---------- Source data ----------
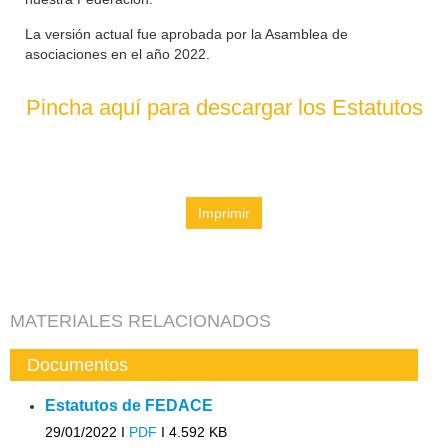
La versión actual fue aprobada por la Asamblea de
asociaciones en el año 2022.
Pincha aquí para descargar los Estatutos
Imprimir
MATERIALES RELACIONADOS
Documentos
Estatutos de FEDACE
29/01/2022 I
PDF
I
4.592 KB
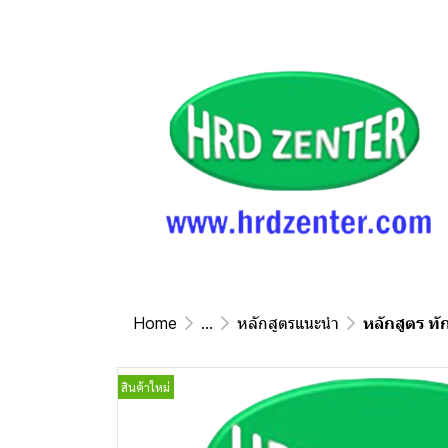
Home
...
หลักสูตรแนะนำ
หลักสูตร ท
สินค้าใหม่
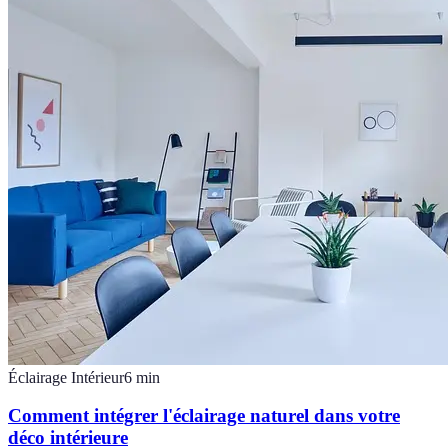
Éclairage Intérieur
6
min
Comment intégrer l'éclairage naturel dans votre
déco intérieure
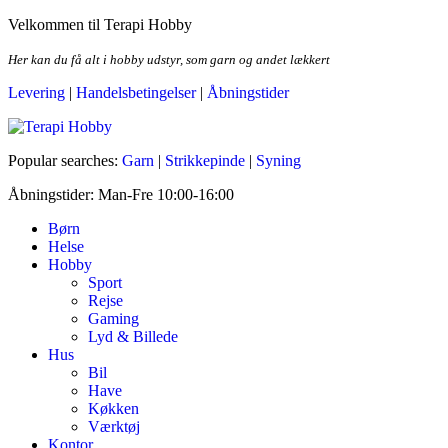
Skip
Velkommen til Terapi Hobby
to
the
Her kan du få alt i hobby udstyr, som garn og andet lækkert
content
Levering
|
Handelsbetingelser
|
Åbningstider
Terapi Hobby
Popular searches:
Garn
|
Strikkepinde
|
Syning
Åbningstider: Man-Fre 10:00-16:00
Børn
Helse
Hobby
Sport
Rejse
Gaming
Lyd & Billede
Hus
Bil
Have
Køkken
Værktøj
Kontor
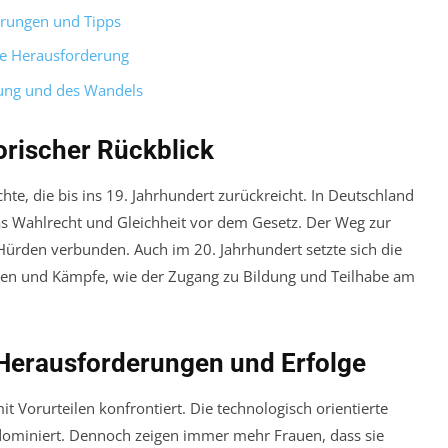
erungen und Tipps
te Herausforderung
nung und des Wandels
orischer Rückblick
hte, die bis ins 19. Jahrhundert zurückreicht. In Deutschland
as Wahlrecht und Gleichheit vor dem Gesetz. Der Weg zur
Hürden verbunden. Auch im 20. Jahrhundert setzte sich die
en und Kämpfe, wie der Zugang zu Bildung und Teilhabe am
 Herausforderungen und Erfolge
it Vorurteilen konfrontiert. Die technologisch orientierte
n dominiert. Dennoch zeigen immer mehr Frauen, dass sie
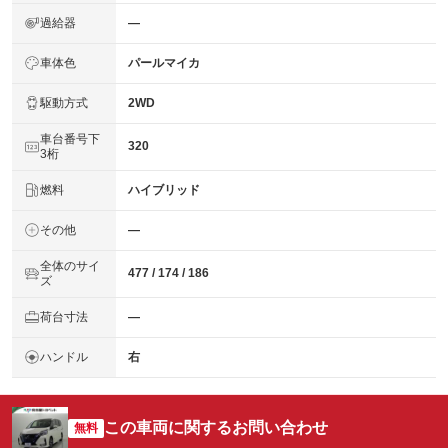
過給器
―
車体色
パールマイカ
駆動方式
2WD
車台番号下
320
3桁
燃料
ハイブリッド
その他
―
全体のサイ
477 / 174 / 186
ズ
荷台寸法
―
ハンドル
右
この車両に関するお問い合わせ
無料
----------
> Work required
All that is needed is how many lines of the data contain "Jahrhundert", stated as a number.

> Result for this task
2